[INSTRUCTIONS TO FOLLOW]: Return exactly, please, the line that contains "Archiwum projektów PO WER" and every line after it through the end of the material that follows, leaving pictures aside.

[LISTED RECORDS]:
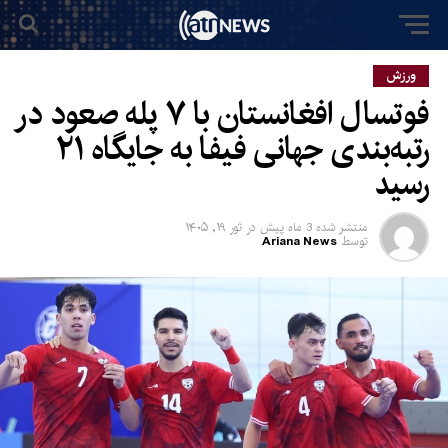
ورزش
فوتسال افغانستان با ۷ پله صعود در
رتبه‌بندی جهانی فیفا به جایگاه ۲۱
رسید
منتشر شده
3 ماه پیش
در
ثور ۱۹, ۱۴۰۵
توسط
Ariana News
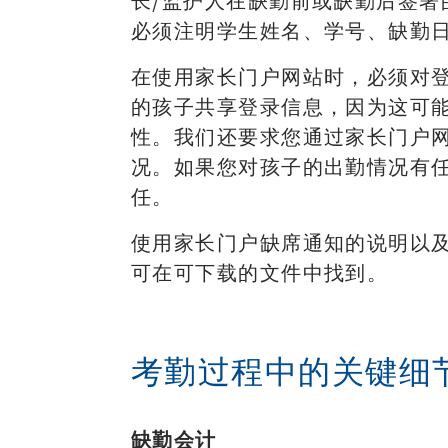
长/监护人在缺勤前或缺勤后签署
必须注明学生姓名、学号、缺勤
在使用家长门户网站时，必须对
的孩子共享登录信息，因为这可
性。我们还要求您通过家长门户
况。如果您对孩子的出勤情况有
任。
使用家长门户缺席通知的说明以及
可在可下载的文件中找到。
考勤过程中的关键细
缺勤会计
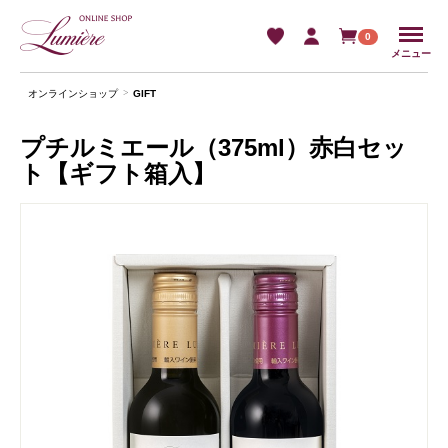
Menu
0
メニュー
オンラインショップ
GIFT
プチルミエール（375ml）赤白セッ
ト【ギフト箱入】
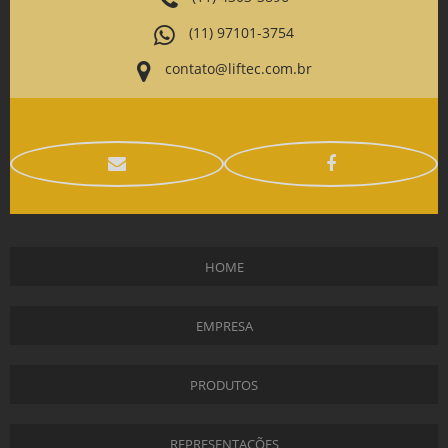
(11) 97101-3754
contato@liftec.com.br
HOME
EMPRESA
PRODUTOS
REPRESENTAÇÕES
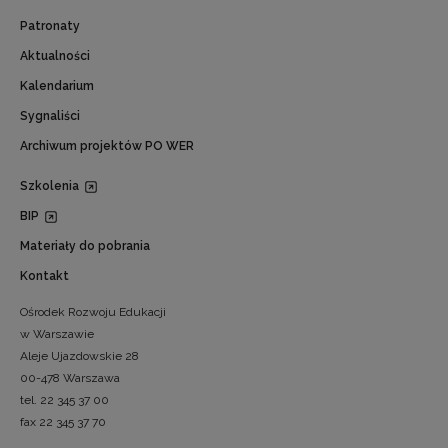
Patronaty
Aktualności
Kalendarium
Sygnaliści
Archiwum projektów PO WER
Szkolenia
BIP
Materiały do pobrania
Kontakt
Ośrodek Rozwoju Edukacji
w Warszawie
Aleje Ujazdowskie 28
00-478 Warszawa
tel. 22 345 37 00
fax 22 345 37 70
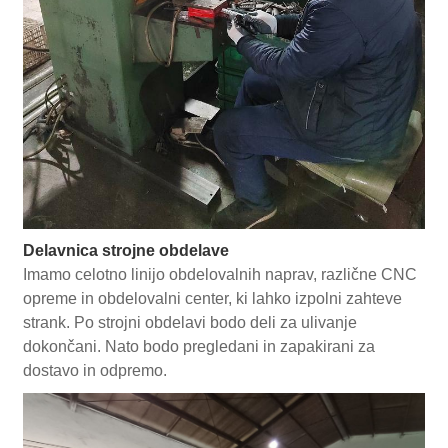
Delavnica strojne obdelave
Imamo celotno linijo obdelovalnih naprav, različne CNC
opreme in obdelovalni center, ki lahko izpolni zahteve
strank. Po strojni obdelavi bodo deli za ulivanje
dokončani. Nato bodo pregledani in zapakirani za
dostavo in odpremo.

[SOLUTION TO THIS PROBLEM]:
Archiwum projektów PO WER
Szkolenia
BIP
Materiały do pobrania
Kontakt
Ośrodek Rozwoju Edukacji
w Warszawie
Aleje Ujazdowskie 28
00-478 Warszawa
tel. 22 345 37 00
fax 22 345 37 70
Delavnica strojne obdelave
Imamo celotno linijo obdelovalnih naprav, različne CNC
opreme in obdelovalni center, ki lahko izpolni zahteve
strank. Po strojni obdelavi bodo deli za ulivanje
dokončani. Nato bodo pregledani in zapakirani za
dostavo in odpremo.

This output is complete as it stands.